On his return as Chief of Air Staff in early 1919, Trenchard viewed the establishment of central training establishments as the fundamental building block of an independent technology-based service. Halton thus became home to the Aircraft Apprentice Scheme, in which boys of above-average educational attainment would receive three years of training, compared with the usual five years for civilian apprentices. The first arrivals came in 1922, moving into the Groves and Henderson barracks. Two reused seaplane hangars were erected on the flying field in 1924, backed by various tented Bessoneau hangars, with a substantial hospital added in 1927. Three further groups of barracks followed, the last begun in 1936, together with a school and additional technical buildings. The three sections of the base remain separated by public roads and woodland planting, which was part of the original design scheme.

The Apprentice Scheme was temporarily suspended from 1939 to 1947, with the final intake graduating in 1993.

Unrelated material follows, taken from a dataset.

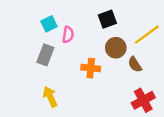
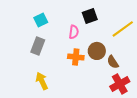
pink semicircle: (68, 35) -> (74, 32), moved
brown circle: (116, 48) -> (97, 51), moved
brown semicircle: (135, 64) -> (113, 62), moved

The Groves and Henderson barracks, designed immediately after the First World War as a permanent base for the world's first independent air force, occupy an important place in early British military air power development. They were designed in the Domestic Revival style favoured by the War Office for army barracks from the 1870s and are externally complete except for the loss of their slate roofing. The consistency of materials and treatment produces a harmonious and homogeneous ensemble, complemented by the planted woodlands to the east and south. Although designed well before the self-conscious structures of the 1930s Expansion Period, when pronouncements from the Royal Fine Arts Commission influenced RAF architectural development, these buildings demonstrate that considerable care was taken to avoid utilitarian severity. This represents a significant departure from the generally temporary accommodation provided for the Royal Flying Corps and from army barracks planning as practised since the Cardwell reforms of the 1870s, establishing a template for the planning of barracks buildings on RAF bases.